- _What you should do_:
Set down the records that follow exactly and completely.

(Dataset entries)
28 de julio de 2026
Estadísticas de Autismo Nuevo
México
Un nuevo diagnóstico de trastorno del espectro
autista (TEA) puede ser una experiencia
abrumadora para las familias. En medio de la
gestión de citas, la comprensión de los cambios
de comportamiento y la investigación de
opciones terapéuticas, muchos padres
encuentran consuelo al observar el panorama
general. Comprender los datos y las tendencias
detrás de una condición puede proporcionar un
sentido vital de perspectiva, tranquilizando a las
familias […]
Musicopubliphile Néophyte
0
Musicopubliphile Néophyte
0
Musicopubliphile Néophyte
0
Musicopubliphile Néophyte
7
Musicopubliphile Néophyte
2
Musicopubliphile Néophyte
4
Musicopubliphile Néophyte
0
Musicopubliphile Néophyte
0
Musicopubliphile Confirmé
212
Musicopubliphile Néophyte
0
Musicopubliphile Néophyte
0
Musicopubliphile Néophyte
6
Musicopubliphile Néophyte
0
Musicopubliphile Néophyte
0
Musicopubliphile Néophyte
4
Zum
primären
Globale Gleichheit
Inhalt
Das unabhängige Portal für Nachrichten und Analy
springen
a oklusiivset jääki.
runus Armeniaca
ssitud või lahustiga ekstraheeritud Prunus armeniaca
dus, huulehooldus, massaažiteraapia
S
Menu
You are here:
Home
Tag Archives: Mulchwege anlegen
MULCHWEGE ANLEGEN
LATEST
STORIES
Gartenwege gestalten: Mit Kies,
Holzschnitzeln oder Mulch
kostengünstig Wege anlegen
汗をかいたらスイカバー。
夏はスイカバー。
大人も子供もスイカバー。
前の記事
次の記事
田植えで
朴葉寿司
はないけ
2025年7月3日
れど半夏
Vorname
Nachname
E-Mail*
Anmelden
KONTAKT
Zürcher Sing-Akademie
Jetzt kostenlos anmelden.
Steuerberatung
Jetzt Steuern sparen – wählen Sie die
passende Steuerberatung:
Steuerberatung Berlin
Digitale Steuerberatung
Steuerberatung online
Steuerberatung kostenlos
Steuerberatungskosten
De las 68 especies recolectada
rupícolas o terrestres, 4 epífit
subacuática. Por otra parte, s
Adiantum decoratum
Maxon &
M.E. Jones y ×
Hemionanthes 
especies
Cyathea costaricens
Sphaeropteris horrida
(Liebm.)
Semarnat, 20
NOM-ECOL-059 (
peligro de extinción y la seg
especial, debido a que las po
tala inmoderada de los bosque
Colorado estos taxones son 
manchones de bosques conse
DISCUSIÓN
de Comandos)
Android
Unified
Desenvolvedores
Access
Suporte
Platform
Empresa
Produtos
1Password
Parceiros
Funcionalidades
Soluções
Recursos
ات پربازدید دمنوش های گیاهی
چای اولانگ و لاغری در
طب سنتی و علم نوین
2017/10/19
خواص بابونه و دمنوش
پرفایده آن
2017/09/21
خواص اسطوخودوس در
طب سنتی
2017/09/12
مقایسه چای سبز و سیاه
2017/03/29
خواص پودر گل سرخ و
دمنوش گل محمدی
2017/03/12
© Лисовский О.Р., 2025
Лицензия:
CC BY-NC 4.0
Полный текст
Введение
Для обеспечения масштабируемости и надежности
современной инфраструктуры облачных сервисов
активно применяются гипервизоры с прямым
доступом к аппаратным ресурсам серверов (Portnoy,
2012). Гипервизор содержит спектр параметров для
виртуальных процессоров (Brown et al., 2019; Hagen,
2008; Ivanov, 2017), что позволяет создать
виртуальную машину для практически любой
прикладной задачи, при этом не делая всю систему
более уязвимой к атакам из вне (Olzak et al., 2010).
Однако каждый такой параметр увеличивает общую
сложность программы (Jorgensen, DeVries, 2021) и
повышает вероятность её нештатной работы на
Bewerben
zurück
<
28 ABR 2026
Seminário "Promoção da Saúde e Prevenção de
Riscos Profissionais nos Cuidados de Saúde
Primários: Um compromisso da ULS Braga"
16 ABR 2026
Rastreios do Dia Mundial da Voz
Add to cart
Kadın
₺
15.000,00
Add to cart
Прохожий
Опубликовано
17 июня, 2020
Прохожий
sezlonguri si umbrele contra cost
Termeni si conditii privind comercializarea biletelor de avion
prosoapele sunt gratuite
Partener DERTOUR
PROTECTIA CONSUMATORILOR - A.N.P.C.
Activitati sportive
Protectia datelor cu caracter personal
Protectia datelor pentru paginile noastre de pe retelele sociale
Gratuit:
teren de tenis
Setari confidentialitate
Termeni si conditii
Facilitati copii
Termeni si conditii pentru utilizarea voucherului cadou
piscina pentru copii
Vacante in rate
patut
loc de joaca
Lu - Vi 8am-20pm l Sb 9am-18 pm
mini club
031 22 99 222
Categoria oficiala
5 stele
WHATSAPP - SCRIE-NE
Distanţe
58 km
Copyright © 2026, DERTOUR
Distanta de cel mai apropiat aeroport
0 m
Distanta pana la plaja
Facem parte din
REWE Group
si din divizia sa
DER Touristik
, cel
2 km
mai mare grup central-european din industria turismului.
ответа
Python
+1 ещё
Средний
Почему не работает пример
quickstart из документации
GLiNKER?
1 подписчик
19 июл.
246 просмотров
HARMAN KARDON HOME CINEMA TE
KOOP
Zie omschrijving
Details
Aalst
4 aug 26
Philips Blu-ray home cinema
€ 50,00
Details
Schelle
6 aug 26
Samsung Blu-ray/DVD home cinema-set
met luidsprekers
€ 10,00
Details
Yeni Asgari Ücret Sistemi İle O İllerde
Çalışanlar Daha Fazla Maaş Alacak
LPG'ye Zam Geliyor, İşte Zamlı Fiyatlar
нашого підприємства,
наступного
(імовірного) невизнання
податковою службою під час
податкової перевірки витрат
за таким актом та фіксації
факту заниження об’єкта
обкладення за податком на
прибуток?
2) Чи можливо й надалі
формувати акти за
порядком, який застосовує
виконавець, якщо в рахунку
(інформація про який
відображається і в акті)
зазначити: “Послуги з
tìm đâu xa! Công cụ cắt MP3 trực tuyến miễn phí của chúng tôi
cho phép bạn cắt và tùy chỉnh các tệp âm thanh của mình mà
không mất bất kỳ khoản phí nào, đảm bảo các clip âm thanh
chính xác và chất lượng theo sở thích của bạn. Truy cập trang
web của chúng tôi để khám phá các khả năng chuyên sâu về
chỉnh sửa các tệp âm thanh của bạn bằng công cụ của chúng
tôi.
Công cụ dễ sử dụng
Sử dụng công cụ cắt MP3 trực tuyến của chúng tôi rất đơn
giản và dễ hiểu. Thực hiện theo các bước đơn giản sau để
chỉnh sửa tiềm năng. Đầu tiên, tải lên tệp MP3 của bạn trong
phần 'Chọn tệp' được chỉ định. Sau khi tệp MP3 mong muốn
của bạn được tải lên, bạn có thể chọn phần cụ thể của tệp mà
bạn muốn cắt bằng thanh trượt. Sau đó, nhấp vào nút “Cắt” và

- _Written answer_:
28 de julio de 2026
Estadísticas de Autismo Nuevo
México
Un nuevo diagnóstico de trastorno del espectro
autista (TEA) puede ser una experiencia
abrumadora para las familias. En medio de la
gestión de citas, la comprensión de los cambios
de comportamiento y la investigación de
opciones terapéuticas, muchos padres
encuentran consuelo al observar el panorama
general. Comprender los datos y las tendencias
detrás de una condición puede proporcionar un
sentido vital de perspectiva, tranquilizando a las
familias […]
Musicopubliphile Néophyte
0
Musicopubliphile Néophyte
0
Musicopubliphile Néophyte
0
Musicopubliphile Néophyte
7
Musicopubliphile Néophyte
2
Musicopubliphile Néophyte
4
Musicopubliphile Néophyte
0
Musicopubliphile Néophyte
0
Musicopubliphile Confirmé
212
Musicopubliphile Néophyte
0
Musicopubliphile Néophyte
0
Musicopubliphile Néophyte
6
Musicopubliphile Néophyte
0
Musicopubliphile Néophyte
0
Musicopubliphile Néophyte
4
Zum
primären
Globale Gleichheit
Inhalt
Das unabhängige Portal für Nachrichten und Analy
springen
a oklusiivset jääki.
runus Armeniaca
ssitud või lahustiga ekstraheeritud Prunus armeniaca
dus, huulehooldus, massaažiteraapia
S
Menu
You are here:
Home
Tag Archives: Mulchwege anlegen
MULCHWEGE ANLEGEN
LATEST
STORIES
Gartenwege gestalten: Mit Kies,
Holzschnitzeln oder Mulch
kostengünstig Wege anlegen
汗をかいたらスイカバー。
夏はスイカバー。
大人も子供もスイカバー。
前の記事
次の記事
田植えで
朴葉寿司
はないけ
2025年7月3日
れど半夏
Vorname
Nachname
E-Mail*
Anmelden
KONTAKT
Zürcher Sing-Akademie
Jetzt kostenlos anmelden.
Steuerberatung
Jetzt Steuern sparen – wählen Sie die
passende Steuerberatung:
Steuerberatung Berlin
Digitale Steuerberatung
Steuerberatung online
Steuerberatung kostenlos
Steuerberatungskosten
De las 68 especies recolectada
rupícolas o terrestres, 4 epífit
subacuática. Por otra parte, s
Adiantum decoratum
Maxon &
M.E. Jones y ×
Hemionanthes 
especies
Cyathea costaricens
Sphaeropteris horrida
(Liebm.)
Semarnat, 20
NOM-ECOL-059 (
peligro de extinción y la seg
especial, debido a que las po
tala inmoderada de los bosque
Colorado estos taxones son 
manchones de bosques conse
DISCUSIÓN
de Comandos)
Android
Unified
Desenvolvedores
Access
Suporte
Platform
Empresa
Produtos
1Password
Parceiros
Funcionalidades
Soluções
Recursos
ات پربازدید دمنوش های گیاهی
چای اولانگ و لاغری در
طب سنتی و علم نوین
2017/10/19
خواص بابونه و دمنوش
پرفایده آن
2017/09/21
خواص اسطوخودوس در
طب سنتی
2017/09/12
مقایسه چای سبز و سیاه
2017/03/29
خواص پودر گل سرخ و
دمنوش گل محمدی
2017/03/12
© Лисовский О.Р., 2025
Лицензия:
CC BY-NC 4.0
Полный текст
Введение
Для обеспечения масштабируемости и надежности
современной инфраструктуры облачных сервисов
активно применяются гипервизоры с прямым
доступом к аппаратным ресурсам серверов (Portnoy,
2012). Гипервизор содержит спектр параметров для
виртуальных процессоров (Brown et al., 2019; Hagen,
2008; Ivanov, 2017), что позволяет создать
виртуальную машину для практически любой
прикладной задачи, при этом не делая всю систему
более уязвимой к атакам из вне (Olzak et al., 2010).
Однако каждый такой параметр увеличивает общую
сложность программы (Jorgensen, DeVries, 2021) и
повышает вероятность её нештатной работы на
Bewerben
zurück
<
28 ABR 2026
Seminário "Promoção da Saúde e Prevenção de
Riscos Profissionais nos Cuidados de Saúde
Primários: Um compromisso da ULS Braga"
16 ABR 2026
Rastreios do Dia Mundial da Voz
Add to cart
Kadın
₺
15.000,00
Add to cart
Прохожий
Опубликовано
17 июня, 2020
Прохожий
sezlonguri si umbrele contra cost
Termeni si conditii privind comercializarea biletelor de avion
prosoapele sunt gratuite
Partener DERTOUR
PROTECTIA CONSUMATORILOR - A.N.P.C.
Activitati sportive
Protectia datelor cu caracter personal
Protectia datelor pentru paginile noastre de pe retelele sociale
Gratuit:
teren de tenis
Setari confidentialitate
Termeni si conditii
Facilitati copii
Termeni si conditii pentru utilizarea voucherului cadou
piscina pentru copii
Vacante in rate
patut
loc de joaca
Lu - Vi 8am-20pm l Sb 9am-18 pm
mini club
031 22 99 222
Categoria oficiala
5 stele
WHATSAPP - SCRIE-NE
Distanţe
58 km
Copyright © 2026, DERTOUR
Distanta de cel mai apropiat aeroport
0 m
Distanta pana la plaja
Facem parte din
REWE Group
si din divizia sa
DER Touristik
, cel
2 km
mai mare grup central-european din industria turismului.
ответа
Python
+1 ещё
Средний
Почему не работает пример
quickstart из документации
GLiNKER?
1 подписчик
19 июл.
246 просмотров
HARMAN KARDON HOME CINEMA TE
KOOP
Zie omschrijving
Details
Aalst
4 aug 26
Philips Blu-ray home cinema
€ 50,00
Details
Schelle
6 aug 26
Samsung Blu-ray/DVD home cinema-set
met luidsprekers
€ 10,00
Details
Yeni Asgari Ücret Sistemi İle O İllerde
Çalışanlar Daha Fazla Maaş Alacak
LPG'ye Zam Geliyor, İşte Zamlı Fiyatlar
нашого підприємства,
наступного
(імовірного) невизнання
податковою службою під час
податкової перевірки витрат
за таким актом та фіксації
факту заниження об’єкта
обкладення за податком на
прибуток?
2) Чи можливо й надалі
формувати акти за
порядком, який застосовує
виконавець, якщо в рахунку
(інформація про який
відображається і в акті)
зазначити: “Послуги з
tìm đâu xa! Công cụ cắt MP3 trực tuyến miễn phí của chúng tôi
cho phép bạn cắt và tùy chỉnh các tệp âm thanh của mình mà
không mất bất kỳ khoản phí nào, đảm bảo các clip âm thanh
chính xác và chất lượng theo sở thích của bạn. Truy cập trang
web của chúng tôi để khám phá các khả năng chuyên sâu về
chỉnh sửa các tệp âm thanh của bạn bằng công cụ của chúng
tôi.
Công cụ dễ sử dụng
Sử dụng công cụ cắt MP3 trực tuyến của chúng tôi rất đơn
giản và dễ hiểu. Thực hiện theo các bước đơn giản sau để
chỉnh sửa tiềm năng. Đầu tiên, tải lên tệp MP3 của bạn trong
phần 'Chọn tệp' được chỉ định. Sau khi tệp MP3 mong muốn
của bạn được tải lên, bạn có thể chọn phần cụ thể của tệp mà
bạn muốn cắt bằng thanh trượt. Sau đó, nhấp vào nút “Cắt” và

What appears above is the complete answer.